Es heißt, im Krieg stürbe als erstes die Wahrheit. Die Behörden und das Militär informieren selektiv über die Ereignisse. Offizielle Meldungen stehen schnell unter dem Verdacht, Propaganda zu sein und es schlägt ihnen oft Misstrauen entgegen. In der Bevölkerung herrschen Ungewissheit und Angst – ein ideales Klima für Gerüchte. „Urban legends“ sind moderne Sagen – Geschichten, die verrückt klingen, aber trotzdem wahr sein könnten. Sie funktionieren wie Gerüchte, werden beim Weitererzählen ausgeschmückt und manchmal den regionalen oder lokalen Gegebenheiten angepasst. Oft durch das Internet verbreitet, wird die „urban legend“ immer mehr zum Gerücht des 21. Jahrhunderts. Überhaupt ist das Internet ein perfektes Medium für Gerüchte: Einerseits vergisst es nichts, andererseits ermöglicht es dem Verbreiter auch noch Anonymität.

Klatschjournalismus ist eine Mischung aus Fakten und Spekulation. Die brodelnde Gerüchteküche ist Unterhaltung – und lukratives Geschäft. Wer schon einmal Opfer eines Gerüchts war, weiß: Es ist schwierig, sich wirkungsvoll dagegen zu wehren. Häufig erfährt das Opfer erst dann vom Gerücht, wenn die Folgen bereits spürbar sind. Mit Gerüchten lässt sich auch gut Politik machen: Behauptungen beeinflussen die öffentliche Meinung mindestens so stark wie Fakten. Verschwörungstheorien entstehen da, wo unerklärliche, unfassbare Ereignisse und kom-plexe Vorgänge die Menschen beschäftigen. Anhänger solcher Theorien vermuten hinter den Vorkommnissen größere Zusammenhänge und dunkle Absichten. Gerüchte sind wesentlicher Bestandteil jeder Verschwörungstheorie.  Gerücht und Macht stehen in einem Wechselspiel.

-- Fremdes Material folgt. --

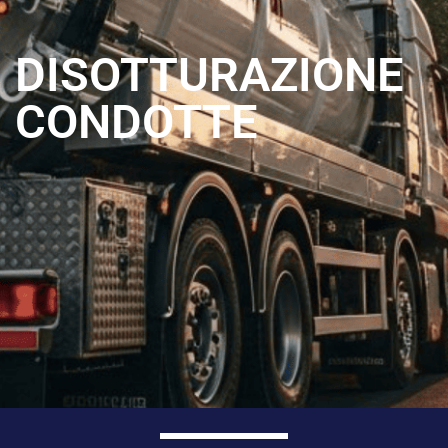
DISOTTURAZIONE
CONDOTTE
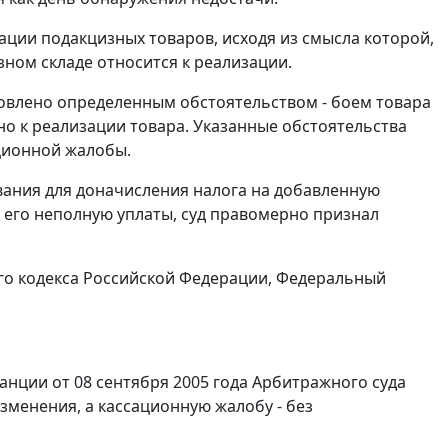
ции подакцизных товаров, исходя из смысла которой,
зном складе относится к реализации.
ловлено определенным обстоятельством - боем товара
но к реализации товара. Указанные обстоятельства
ционной жалобы.
ования для доначисления налога на добавленную
 его неполную уплаты, суд правомерно признал
о кодекса Российской Федерации, Федеральный
анции от 08 сентября 2005 года Арбитражного суда
изменения, а кассационную жалобу - без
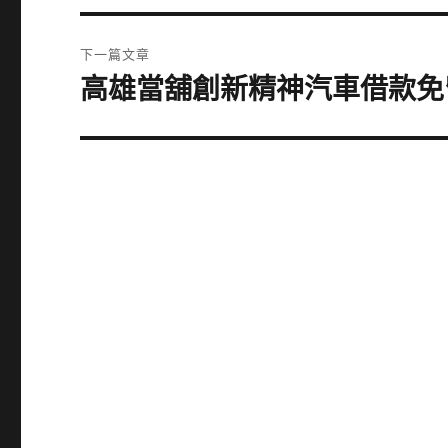
篇
覽
文
下一篇文章
章:
高雄當舖創新精神汽車借款免
下
一
篇
文
章:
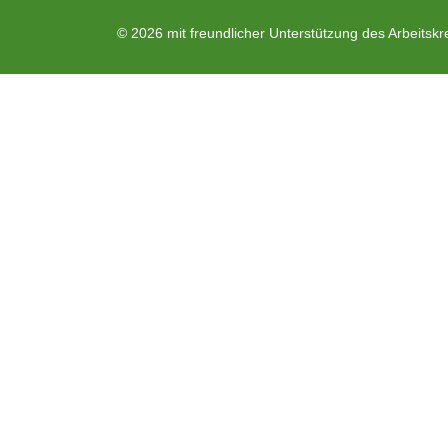
© 2026 mit freundlicher Unterstützung des Arbeitskr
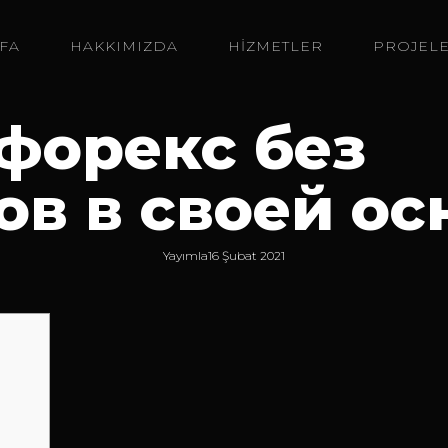
FA
HAKKIMIZDA
HİZMETLER
PROJEL
форекс без
в в своей ос
Yayımla
16 Şubat 2021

Einerseits benutzen Akteure aus Politik und Wirtschaft Gerüchte zur Sicherung und zum Ausbau ihrer Position. Andererseits ist Macht auch anfällig für Gerüchte. Mit ihnen kann Kritik geübt, Vertuschtes publik gemacht, aber auch Zensur und Redeverbot umgangen werden. Das Gerücht im Sinne einer unverbürgten, nicht bewiesenen Nachricht liegt allen Religionen im Kern zugrunde. Ihre Wahrheiten fußen nicht auf Beweisen sondern auf Glauben. Sagen, so wird behauptet, haben immer einen wahren Kern. Gerüchte über Personen, Orte oder Objekte mit lokaler oder nationaler Bekanntheit, über die gesichertes Wissen fehlt, bleiben oft über Jahrzehnte im kollektiven Gedächtnis haften. Durch vermeintlich „neue“ Erkenntnisse werden sie immer wieder aufgefrischt oder um zusätzliche Aspekte angereichert und weitererzählt. So wandeln sie sich zu modernen Mythen und Legenden und bieten selbst Anlass für neue Gerüchte. Nicht nur der Geschäftsverlauf, auch Spekulationen über den Zustand und die Zukunft eines Unternehmens beeinflussen den Wert der Aktien. Gerüchte werden deshalb als das „Salz der Finanzmärkte“ bezeichnet. So lassen gut lancierte Übernahmemeldungen oder gezielt gestreute Gewinnwarnungen die Händler betreffende Papiere kaufen oder verkaufen. MfK/os

Das Museum für Kommunikation in Berlin, Leipziger Straße 16, ist dienstags von 9 bis 20 Uhr, mittwochs bis freitags von 9 bis 17 Uhr, am Wochenende von 10 bis 18 Uhr geöffnet, bis 27. Februar.